*WORK INSTRUCTION*. In the listing below, locate the lines that hold "have" and copy them.
*** Block opens ***
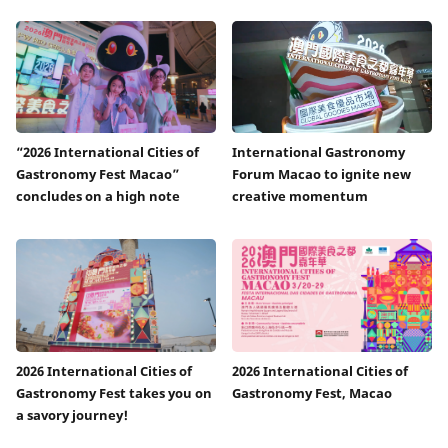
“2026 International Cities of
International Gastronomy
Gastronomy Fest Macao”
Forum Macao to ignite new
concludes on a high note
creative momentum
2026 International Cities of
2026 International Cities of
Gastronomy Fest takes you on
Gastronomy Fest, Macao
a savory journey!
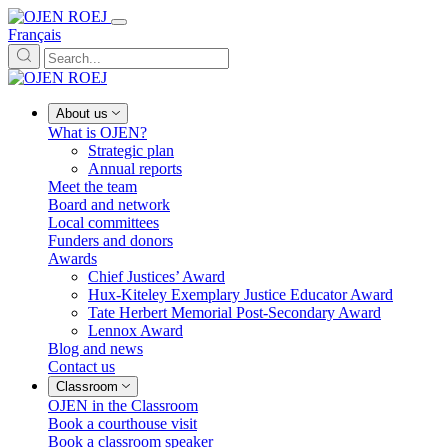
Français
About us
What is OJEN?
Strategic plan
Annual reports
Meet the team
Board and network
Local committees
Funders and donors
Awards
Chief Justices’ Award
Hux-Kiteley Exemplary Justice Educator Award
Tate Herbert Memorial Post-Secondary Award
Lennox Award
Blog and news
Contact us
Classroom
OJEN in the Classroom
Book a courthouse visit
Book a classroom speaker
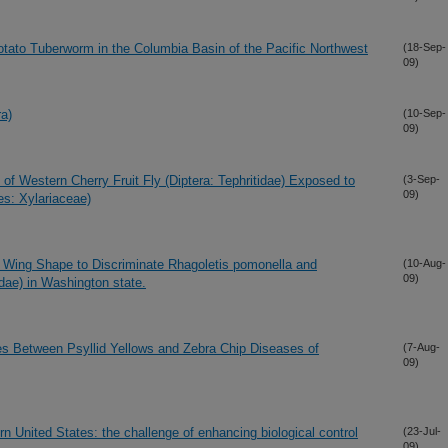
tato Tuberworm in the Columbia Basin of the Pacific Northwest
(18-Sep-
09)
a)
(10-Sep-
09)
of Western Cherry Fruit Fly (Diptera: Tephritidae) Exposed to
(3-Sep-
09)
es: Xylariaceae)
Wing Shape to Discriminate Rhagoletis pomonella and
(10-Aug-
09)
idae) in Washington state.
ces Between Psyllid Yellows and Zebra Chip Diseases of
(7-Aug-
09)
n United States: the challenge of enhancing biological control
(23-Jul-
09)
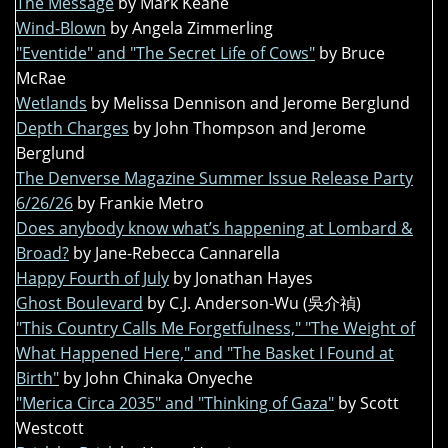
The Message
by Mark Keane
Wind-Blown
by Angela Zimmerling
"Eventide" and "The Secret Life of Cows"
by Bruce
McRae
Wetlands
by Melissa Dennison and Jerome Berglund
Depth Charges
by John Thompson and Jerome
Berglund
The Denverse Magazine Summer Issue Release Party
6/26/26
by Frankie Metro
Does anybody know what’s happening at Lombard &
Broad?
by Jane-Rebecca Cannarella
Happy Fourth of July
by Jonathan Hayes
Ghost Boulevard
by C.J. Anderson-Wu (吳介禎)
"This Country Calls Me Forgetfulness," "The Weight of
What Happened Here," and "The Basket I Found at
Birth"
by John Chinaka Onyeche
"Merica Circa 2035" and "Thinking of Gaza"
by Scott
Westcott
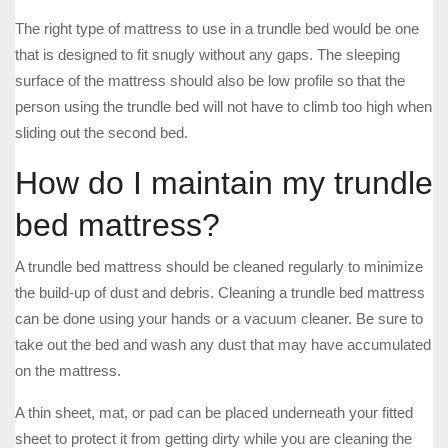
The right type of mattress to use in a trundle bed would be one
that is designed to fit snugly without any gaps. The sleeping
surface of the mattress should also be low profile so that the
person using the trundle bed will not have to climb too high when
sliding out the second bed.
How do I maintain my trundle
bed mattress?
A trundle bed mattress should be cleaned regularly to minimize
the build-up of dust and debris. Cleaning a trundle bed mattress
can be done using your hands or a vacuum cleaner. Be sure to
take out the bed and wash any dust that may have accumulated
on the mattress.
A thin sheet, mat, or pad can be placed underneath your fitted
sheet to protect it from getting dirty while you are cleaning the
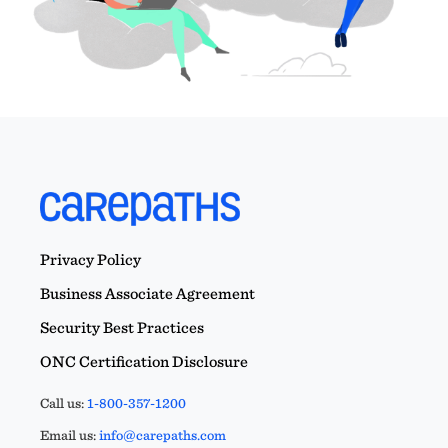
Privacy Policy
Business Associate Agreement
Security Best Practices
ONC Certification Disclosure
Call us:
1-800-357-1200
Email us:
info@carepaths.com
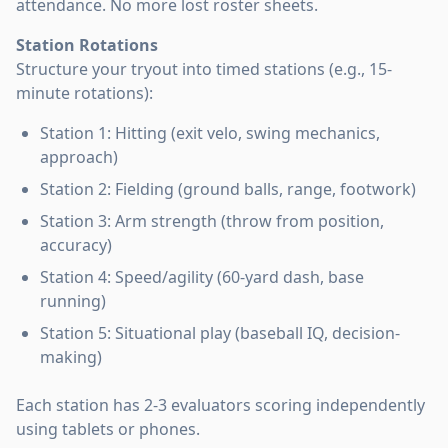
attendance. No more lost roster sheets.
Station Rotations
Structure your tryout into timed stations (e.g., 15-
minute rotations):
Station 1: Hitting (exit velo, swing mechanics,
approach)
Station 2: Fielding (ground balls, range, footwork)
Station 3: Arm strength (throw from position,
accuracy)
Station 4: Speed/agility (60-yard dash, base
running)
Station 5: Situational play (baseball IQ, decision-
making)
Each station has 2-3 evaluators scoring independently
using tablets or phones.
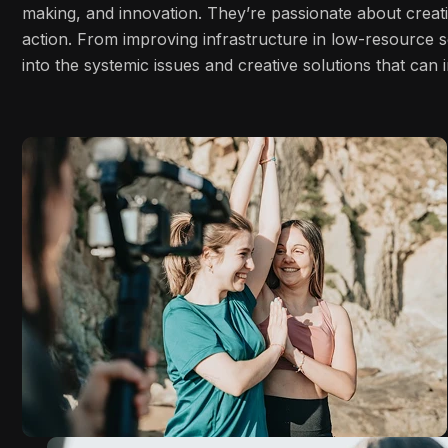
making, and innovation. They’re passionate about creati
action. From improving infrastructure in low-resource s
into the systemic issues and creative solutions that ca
*** Block closes ***
*RESPONSE AREA*.
person using the trundle bed will not have to climb too high when
take out the bed and wash any dust that may have accumulated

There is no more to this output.